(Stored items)
****************************************

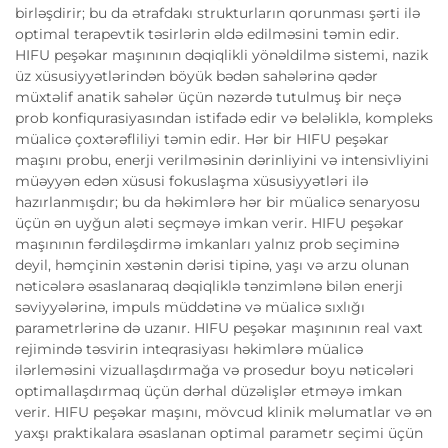
birləşdirir; bu da ətrafdakı strukturların qorunması şərti ilə
optimal terapevtik təsirlərin əldə edilməsini təmin edir.
HIFU peşəkar maşınının dəqiqlikli yönəldilmə sistemi, nazik
üz xüsusiyyətlərindən böyük bədən sahələrinə qədər
müxtəlif anatik sahələr üçün nəzərdə tutulmuş bir neçə
prob konfiqurasiyasından istifadə edir və beləliklə, kompleks
müalicə çoxtərəfliliyi təmin edir. Hər bir HIFU peşəkar
maşını probu, enerji verilməsinin dərinliyini və intensivliyini
müəyyən edən xüsusi fokuslaşma xüsusiyyətləri ilə
hazırlanmışdır; bu da həkimlərə hər bir müalicə senaryosu
üçün ən uyğun aləti seçməyə imkan verir. HIFU peşəkar
maşınının fərdiləşdirmə imkanları yalnız prob seçiminə
deyil, həmçinin xəstənin dərisi tipinə, yaşı və arzu olunan
nəticələrə əsaslanaraq dəqiqliklə tənzimlənə bilən enerji
səviyyələrinə, impuls müddətinə və müalicə sıxlığı
parametrlərinə də uzanır. HIFU peşəkar maşınının real vaxt
rejimində təsvirin inteqrasiyası həkimlərə müalicə
ilərleməsini vizuallaşdırmağa və prosedur boyu nəticələri
optimallaşdırmaq üçün dərhal düzəlişlər etməyə imkan
verir. HIFU peşəkar maşını, mövcud klinik məlumatlar və ən
yaxşı praktikalara əsaslanan optimal parametr seçimi üçün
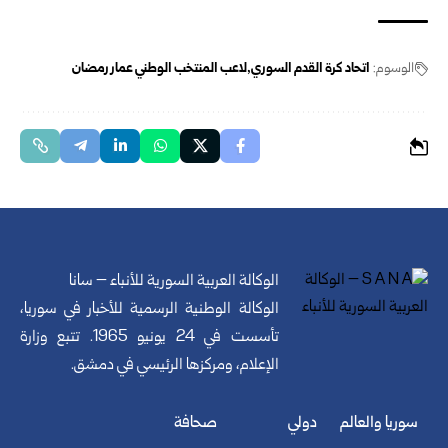
الوسوم:
اتحاد كرة القدم السوري
لاعب المنتخب الوطني عمار رمضان
الوكالة العربية السورية للأنباء – سانا
الوكالة الوطنية الرسمية للأخبار في سوريا،
تأسست في 24 يونيو 1965. تتبع وزارة
الإعلام، ومركزها الرئيسي في دمشق.
سوريا والعالم
دولي
صحافة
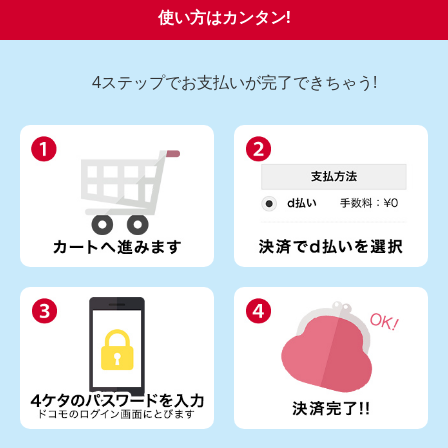
使い方はカンタン!
4ステップでお支払いが完了できちゃう!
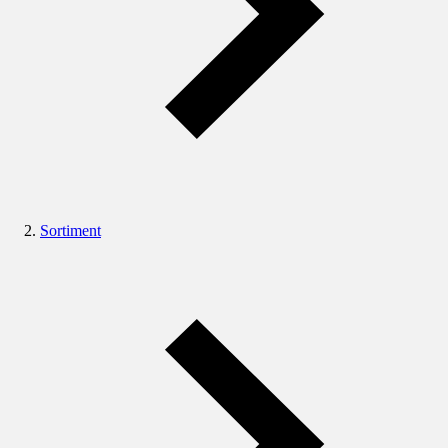
Sortiment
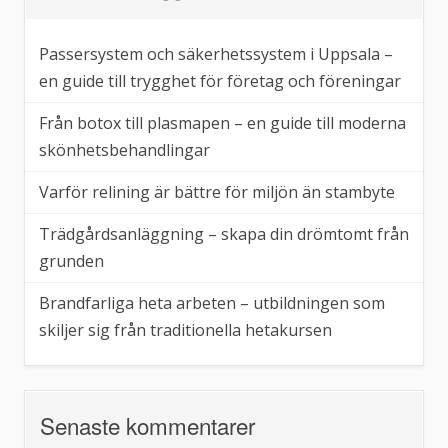
Passersystem och säkerhetssystem i Uppsala –
en guide till trygghet för företag och föreningar
Från botox till plasmapen – en guide till moderna
skönhetsbehandlingar
Varför relining är bättre för miljön än stambyte
Trädgårdsanläggning – skapa din drömtomt från
grunden
Brandfarliga heta arbeten – utbildningen som
skiljer sig från traditionella hetakursen
Senaste kommentarer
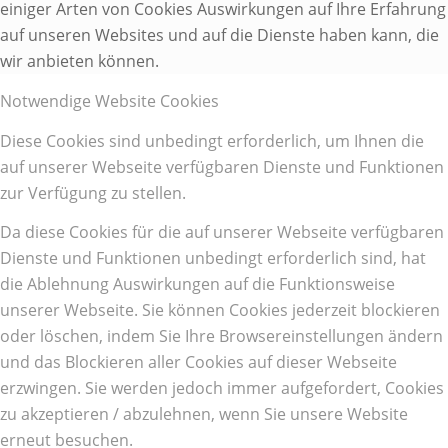
einiger Arten von Cookies Auswirkungen auf Ihre Erfahrung
auf unseren Websites und auf die Dienste haben kann, die
wir anbieten können.
Notwendige Website Cookies
Diese Cookies sind unbedingt erforderlich, um Ihnen die
auf unserer Webseite verfügbaren Dienste und Funktionen
zur Verfügung zu stellen.
Da diese Cookies für die auf unserer Webseite verfügbaren
Dienste und Funktionen unbedingt erforderlich sind, hat
die Ablehnung Auswirkungen auf die Funktionsweise
unserer Webseite. Sie können Cookies jederzeit blockieren
oder löschen, indem Sie Ihre Browsereinstellungen ändern
und das Blockieren aller Cookies auf dieser Webseite
erzwingen. Sie werden jedoch immer aufgefordert, Cookies
zu akzeptieren / abzulehnen, wenn Sie unsere Website
erneut besuchen.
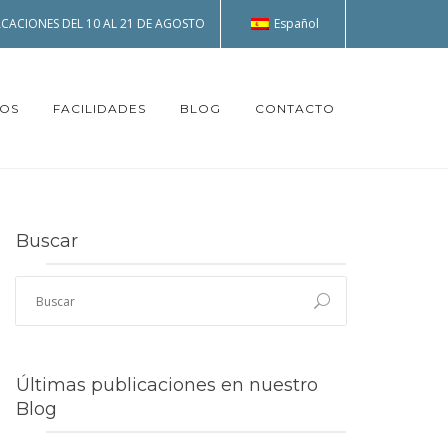
Español
CACIONES DEL 10 AL 21 DE AGOSTO
TOS
FACILIDADES
BLOG
CONTACTO
Buscar
Últimas publicaciones en nuestro
Blog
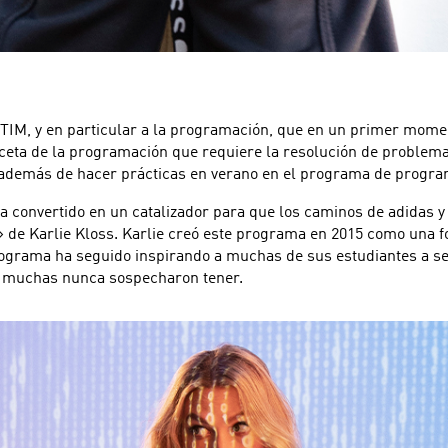
CTIM, y en particular a la programación, que en un primer mome
ceta de la programación que requiere la resolución de problem
además de hacer prácticas en verano en el programa de progr
convertido en un catalizador para que los caminos de adidas y 
de Karlie Kloss. Karlie creó este programa en 2015 como una fo
rograma ha seguido inspirando a muchas de sus estudiantes a s
e muchas nunca sospecharon tener.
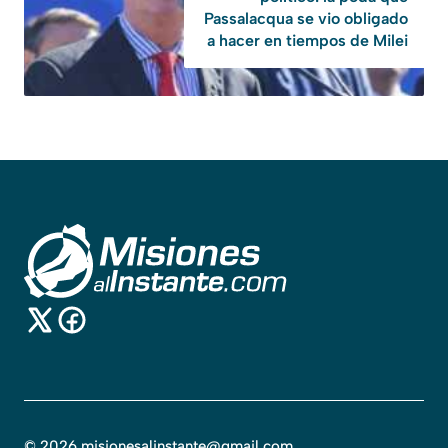
Passalacqua se vio obligado
a hacer en tiempos de Milei
©
2026
misionesalinstante@gmail.com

****************************************

* Problem to work on *
What lines in the entries above include the string "həkimlərə"? Return each one.

* Problem solution *
hazırlanmışdır; bu da həkimlərə hər bir müalicə senaryosu
rejimində təsvirin inteqrasiyası həkimlərə müalicə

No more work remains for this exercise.